Hello guys. It's my first time using LightGBM and I have been stcuk on this issue for a couple of days. I'm trying to replicate a solution of a Kaggle competition and this solution uses LightGBM, the solution is from 2020 and although I haven't copied it exactly because I was getting several errors and warning this may be related. I already tried with the cat_feature parametewrs but the error persists, I can share more details and the code if this can help.
We'd be happy to help, but need more information than this to help you without significant guessing. Please try to provide a minimal, reproducible example (
docs link
), code we can run which is as small as possible and which replicates the error you're encountering.
That should also include the information that was asked for when you clicked "new issue" here but which you didn't provide, like:
Please also include the exact text of the error, so others who are struggling can find this conversation from search engines.
Thanks for the explanation, I attach a zip with two files that I think are good (and short) enough to replicate the problem.

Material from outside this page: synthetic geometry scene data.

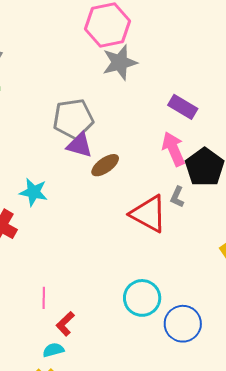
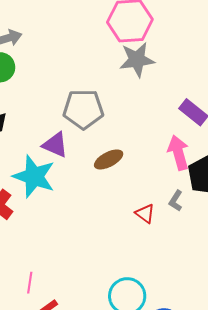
purple triangle: (80, 145) -> (55, 145), moved
cyan star: (34, 192) -> (34, 176), size x1.5
red triangle: (149, 214) -> (145, 214), size x0.5

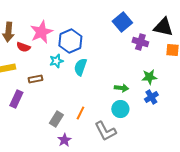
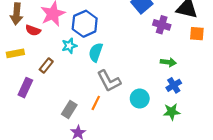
green star: (149, 77) -> (172, 112), moved
brown rectangle: (35, 79) -> (46, 66), turned -40
green arrow: (121, 88) -> (168, 62), moved
gray L-shape: (105, 131) -> (109, 81), moved

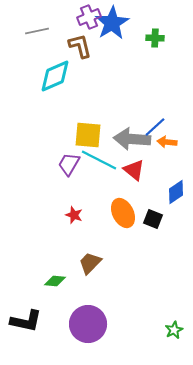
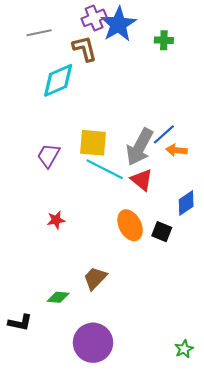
gray arrow: (132, 139) -> (140, 147), turned -66
purple trapezoid: (69, 164) -> (49, 155), moved
red star: (74, 215) -> (56, 220), moved, turned -30
black L-shape: (26, 321) -> (20, 323), moved, size x0.7

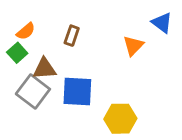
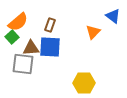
orange semicircle: (26, 31) -> (18, 22), size x1.5
gray square: (33, 92) -> (23, 64), turned -30
blue square: (77, 92) -> (50, 47), moved

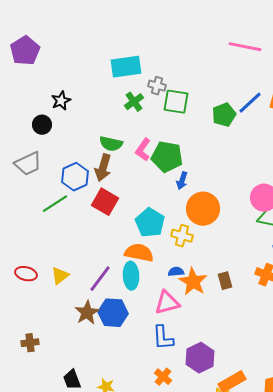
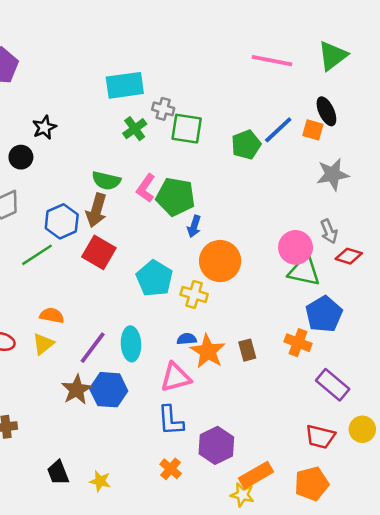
orange semicircle: (139, 253) -> (52, 315), moved, size x0.7

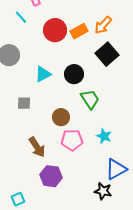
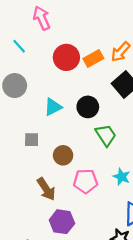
cyan line: (21, 17) -> (19, 46), moved
brown circle: (61, 117) -> (63, 155), moved

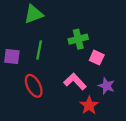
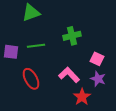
green line: (39, 50) -> (36, 46), turned 72
pink square: (97, 58) -> (97, 59), moved

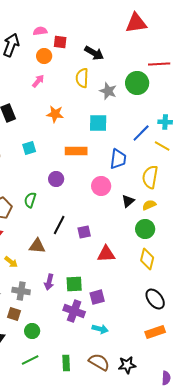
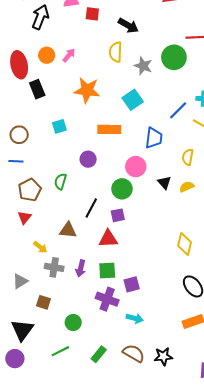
orange circle: (44, 56) -> (47, 55), moved
orange star: (55, 114) -> (87, 90), size x1.4
cyan square: (98, 123) -> (133, 100), turned -36
yellow semicircle: (150, 177) -> (188, 157), size x0.7
black triangle: (128, 201) -> (164, 182), turned -32
green circle: (145, 229) -> (122, 189), moved
red triangle: (106, 254) -> (108, 239), moved
gray cross: (21, 291) -> (54, 267), moved
green circle: (32, 331) -> (73, 323), moved
green rectangle: (66, 363) -> (99, 354), turned 42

Please include the code and examples here, in plaintext in a comment, so they can be found by search engines and so anyone reading the discussion can understand what you're asking about. I'm sorry, but I won't open a random zip file.
# Basic imports
import numpy as np
import pandas as pd
import os, sys, gc, time, warnings, pickle, psutil, random
import multiprocessing
from multiprocessing import Pool
warnings.filterwarnings('ignore')
# Seeder
def seed_everything(seed=0):
random.seed(seed)
np.random.seed(seed)
# Model parameters
import lightgbm as lgb
lgb_params = {
'boosting_type': 'gbdt',
'objective': 'tweedie',
'tweedie_variance_power': 1.1,
'metric': 'rmse',
'subsample': 0.5,
'subsample_freq': 1,
'learning_rate': 0.015,
'num_leaves': 2**11-1,
'min_data_in_leaf': 2**12-1,
'feature_fraction': 0.5,
'max_bin': 100,
'n_estimators': 3000,
'boost_from_average': False,
'verbose': -1,
Don't pay much attention to all this variables
# Variables
STORE_IDS = ['CA_1','CA_2','CA_3','CA_4','TX_1','TX_2','TX_3','WI_1','WI_2','WI_3']
ver, KKK = 'priv', 0
VER = 1
SEED = 42
seed_everything(SEED)
lgb_params['seed'] = SEED
N_CORES = psutil.cpu_count()
#LIMITS and const
TARGET = 'sales'
START_TRAIN = 0
END_TRAIN = 1941 - 28*KKK
P_HORIZON = 28
USE_AUX = False
remove_features = ['id','state_id','store_id',
'date','wm_yr_wk','d',TARGET]
mean_features = ['enc_cat_id_mean','enc_cat_id_std',
'enc_dept_id_mean','enc_dept_id_std',
'enc_item_id_mean','enc_item_id_std']
#SPLITS for lags creation
SHIFT_DAY = 28
N_LAGS = 15
LAGS_SPLIT = [col for col in range(SHIFT_DAY,SHIFT_DAY+N_LAGS)]
ROLS_SPLIT = []
for i in [1,7,14]:
for j in [7,14,30,60]:
ROLS_SPLIT.append([i,j])
#read grid_reduced
grid_reduced = pd.read_csv('grid_reduced.csv')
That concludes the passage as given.